Buying a new or used car in in London is hugely popular: figures show there are 2.6 million registered cars in the capital, with 54 per cent of London households owning at least one car.
Buying a brand-new car often doesn’t make much financial sense when you consider that it loses value as soon as you drive it away from the dealership. So the second-hand car market is a natural starting point for many Londoners looking to buy a vehicle. But buying a used car in London isn’t always easy. With an overwhelming array of options, concerns about vehicle quality and value for money are on many buyers’ minds. Here, we look at five ways to buy used cars in London. Do your research properly and you can drive away with a great deal.
1. Buy an ex-rental car
Forget concerns about multiple drivers on rental cars. They are notorious for having a thorough maintenance history. You can expect the cars to have undergone frequent services, oil changes and other maintenance as part of the company’s strict maintenance of its fleet. You’re also buying from a trusted brand name, and the used cars on sale are often nearly new, as rental firms like to keep their fleets young. Additionally, some rental companies are now offering attractive buying options. Find used cars for sale on Hertz Rent2Buy, where you can test drive your used car for up to five days. If you like it, you can buy it, but if you change your mind, you simply pay for the days you hired it. You also have plenty of choice when it comes to where you buy your used car. Hertz has three London locations which sell used cars, including Marble Arch, so if you work in central London, it’s ideal for viewing and test driving in your lunch break or commute home.
2. EBay Motors
EBay Motors certainly gives you a wide variety of used cars to choose from, and comparing prices to other similar listings can help you quickly get an idea of the price you should be looking to pay for your used car. The helpful ‘My Garage’ section lists sales of parts and accessories compatible to your used car, which is useful if you’re looking to make additional purchases. It’s worth browsing with caution; even though it may sound obvious, visit the used car in person to ensure you’re happy with its condition. In addition, don’t fall for a seller telling you that the purchase is covered by the eBay Vehicle Purchase Protection (VPP); this only applies to transactions in the US and Canada on eBay.com.
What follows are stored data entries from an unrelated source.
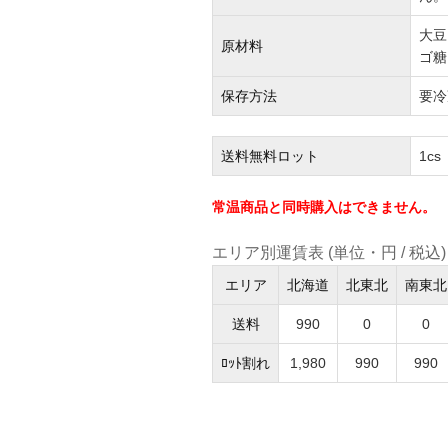
大豆
原材料
ゴ糖
保存方法
要冷
送料無料ロット
1cs
常温商品と同時購入はできません。
エリア別運賃表 (単位・円 / 税込)
エリア
北海道
北東北
南東北
送料
990
0
0
ﾛｯﾄ割れ
1,980
990
990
A well-known option for good reason, this site lists a huge number of used cars in the London area. Make sure you do your homework thoroughly though, as buying from a private seller comes with more risks. Check the V5C vehicle registration document and the registration number on the GOV.UK website. This will tell you the used car’s MOT status and history from 2005. Keep a copy of the used car’s description too – as a private buyer, you’re protected under the Consumer Rights Act 2015 if the used car doesn’t match the seller’s description. This can be hard to prove though, so if the seller gives additional description details on the phone, ask for these in an email too.
4. Used car dealerships
Both franchised dealers and independents have their pros and cons. You’ll be able to get a reliable used car with a good warranty from a franchised dealer, though this will come at a higher cost. Independent dealers will naturally have a wider variety of used cars at more competitive prices, but the quality can vary too. Check the warranty of any used car you look to buy at an independent dealer too, as these can be limited.
5. Car auctions
Not an option for the fainthearted! Auctions are certainly an exhilarating place to buy a used car, but aim to go to one first (without intending to buy) to get a feel for how it works. It’s also critical you set yourself a budget and stick to it. It’s all too easy to get caught up in the heat of the moment and spend more than you had planned. Ensure you check the used cars carefully before the auction begins, as auction rules state that they’re bought ‘as seen’.